● **Activity**:
Repeat the records below exactly, leaving out every picture.

● **Given data**:
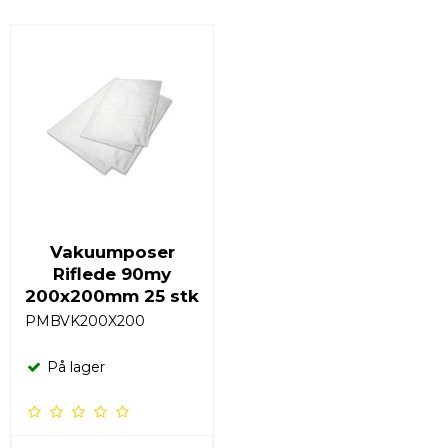
Vakuumposer
Riflede 90my
200x200mm 25 stk
PMBVK200X200
På lager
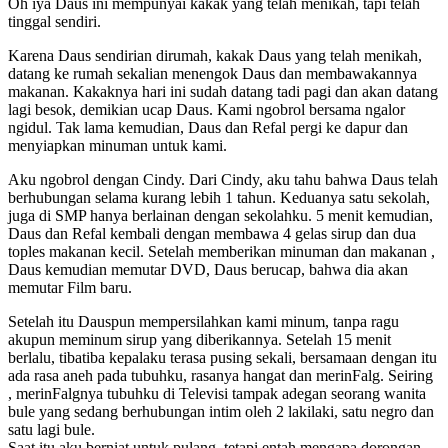
Oh iya Daus ini mempunyai kakak yang telah menikah, tapi telah
tinggal sendiri.
Karena Daus sendirian dirumah, kakak Daus yang telah menikah,
datang ke rumah sekalian menengok Daus dan membawakannya
makanan. Kakaknya hari ini sudah datang tadi pagi dan akan datang
lagi besok, demikian ucap Daus. Kami ngobrol bersama ngalor
ngidul. Tak lama kemudian, Daus dan Refal pergi ke dapur dan
menyiapkan minuman untuk kami.
Aku ngobrol dengan Cindy. Dari Cindy, aku tahu bahwa Daus telah
berhubungan selama kurang lebih 1 tahun. Keduanya satu sekolah,
juga di SMP hanya berlainan dengan sekolahku. 5 menit kemudian,
Daus dan Refal kembali dengan membawa 4 gelas sirup dan dua
toples makanan kecil. Setelah memberikan minuman dan makanan ,
Daus kemudian memutar DVD, Daus berucap, bahwa dia akan
memutar Film baru.
Setelah itu Dauspun mempersilahkan kami minum, tanpa ragu
akupun meminum sirup yang diberikannya. Setelah 15 menit
berlalu, tibatiba kepalaku terasa pusing sekali, bersamaan dengan itu
ada rasa aneh pada tubuhku, rasanya hangat dan merinFalg. Seiring
, merinFalgnya tubuhku di Televisi tampak adegan seorang wanita
bule yang sedang berhubungan intim oleh 2 lakilaki, satu negro dan
satu lagi bule.
Saat itu aku berniat untuk pulang, tetapi entah mengapa dorongan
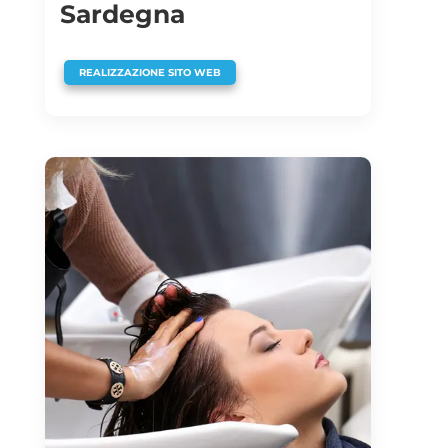
Sardegna
REALIZZAZIONE SITO WEB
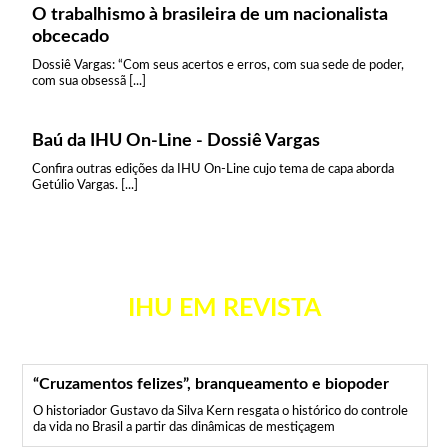
O trabalhismo à brasileira de um nacionalista
obcecado
Dossiê Vargas: “Com seus acertos e erros, com sua sede de poder,
com sua obsessã [...]
Baú da IHU On-Line - Dossiê Vargas
Confira outras edições da IHU On-Line cujo tema de capa aborda
Getúlio Vargas. [...]
IHU EM REVISTA
“Cruzamentos felizes”, branqueamento e biopoder
O historiador Gustavo da Silva Kern resgata o histórico do controle
da vida no Brasil a partir das dinâmicas de mestiçagem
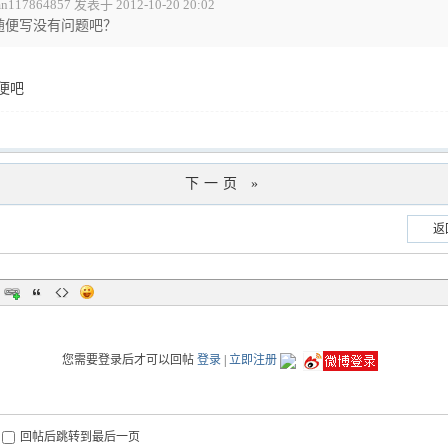
n117864857 发表于 2012-10-20 20:02
随便写没有问题吧？
便吧
下一页 »
返
您需要登录后才可以回帖
登录
|
立即注册
回帖后跳转到最后一页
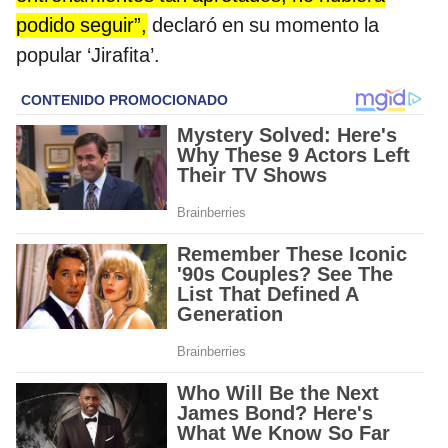
podido seguir”,
declaró en su momento la
popular ‘Jirafita’.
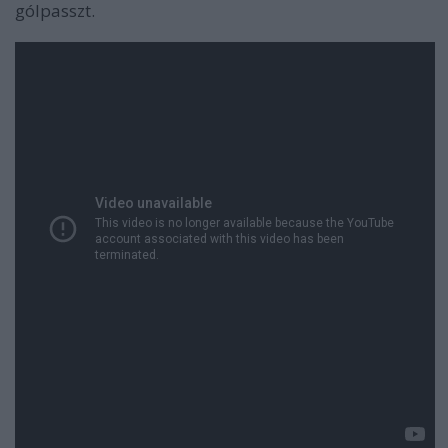
gólpasszt.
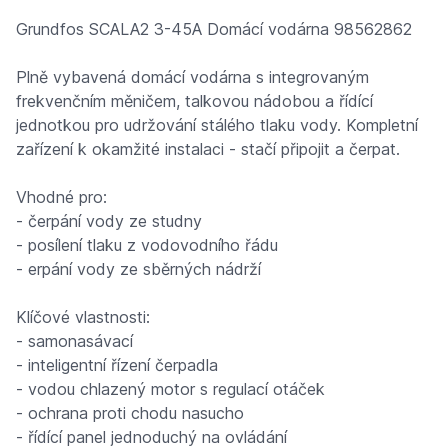
Grundfos SCALA2 3-45A Domácí vodárna 98562862
Plně vybavená domácí vodárna s integrovaným
frekvenčním měničem, talkovou nádobou a řídící
jednotkou pro udržování stálého tlaku vody. Kompletní
zařízení k okamžité instalaci - stačí připojit a čerpat.
Vhodné pro:
- čerpání vody ze studny
- posílení tlaku z vodovodního řádu
- erpání vody ze sběrných nádrží
Klíčové vlastnosti:
- samonasávací
- inteligentní řízení čerpadla
- vodou chlazený motor s regulací otáček
- ochrana proti chodu nasucho
- řídící panel jednoduchý na ovládání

● **Your solution**:
Vakuumposer
Riflede 90my
200x200mm 25 stk
PMBVK200X200
På lager
Oh iya Daus ini mempunyai kakak yang telah menikah, tapi telah
tinggal sendiri.
Karena Daus sendirian dirumah, kakak Daus yang telah menikah,
datang ke rumah sekalian menengok Daus dan membawakannya
makanan. Kakaknya hari ini sudah datang tadi pagi dan akan datang
lagi besok, demikian ucap Daus. Kami ngobrol bersama ngalor
ngidul. Tak lama kemudian, Daus dan Refal pergi ke dapur dan
menyiapkan minuman untuk kami.
Aku ngobrol dengan Cindy. Dari Cindy, aku tahu bahwa Daus telah
berhubungan selama kurang lebih 1 tahun. Keduanya satu sekolah,
juga di SMP hanya berlainan dengan sekolahku. 5 menit kemudian,
Daus dan Refal kembali dengan membawa 4 gelas sirup dan dua
toples makanan kecil. Setelah memberikan minuman dan makanan ,
Daus kemudian memutar DVD, Daus berucap, bahwa dia akan
memutar Film baru.
Setelah itu Dauspun mempersilahkan kami minum, tanpa ragu
akupun meminum sirup yang diberikannya. Setelah 15 menit
berlalu, tibatiba kepalaku terasa pusing sekali, bersamaan dengan itu
ada rasa aneh pada tubuhku, rasanya hangat dan merinFalg. Seiring
, merinFalgnya tubuhku di Televisi tampak adegan seorang wanita
bule yang sedang berhubungan intim oleh 2 lakilaki, satu negro dan
satu lagi bule.
Saat itu aku berniat untuk pulang, tetapi entah mengapa dorongan
Sardegna
REALIZZAZIONE SITO WEB
O trabalhismo à brasileira de um nacionalista
obcecado
Dossiê Vargas: “Com seus acertos e erros, com sua sede de poder,
com sua obsessã [...]
Baú da IHU On-Line - Dossiê Vargas
Confira outras edições da IHU On-Line cujo tema de capa aborda
Getúlio Vargas. [...]
IHU EM REVISTA
“Cruzamentos felizes”, branqueamento e biopoder
O historiador Gustavo da Silva Kern resgata o histórico do controle
da vida no Brasil a partir das dinâmicas de mestiçagem
n117864857 发表于 2012-10-20 20:02
随便写没有问题吧？
便吧
下一页 »
返
您需要登录后才可以回帖
登录
|
立即注册
回帖后跳转到最后一页
podido seguir”,
declaró en su momento la
popular ‘Jirafita’.
gólpasszt.
Grundfos SCALA2 3-45A Domácí vodárna 98562862
Plně vybavená domácí vodárna s integrovaným
frekvenčním měničem, talkovou nádobou a řídící
jednotkou pro udržování stálého tlaku vody. Kompletní
zařízení k okamžité instalaci - stačí připojit a čerpat.
Vhodné pro:
- čerpání vody ze studny
- posílení tlaku z vodovodního řádu
- erpání vody ze sběrných nádrží
Klíčové vlastnosti:
- samonasávací
- inteligentní řízení čerpadla
- vodou chlazený motor s regulací otáček
- ochrana proti chodu nasucho
- řídící panel jednoduchý na ovládání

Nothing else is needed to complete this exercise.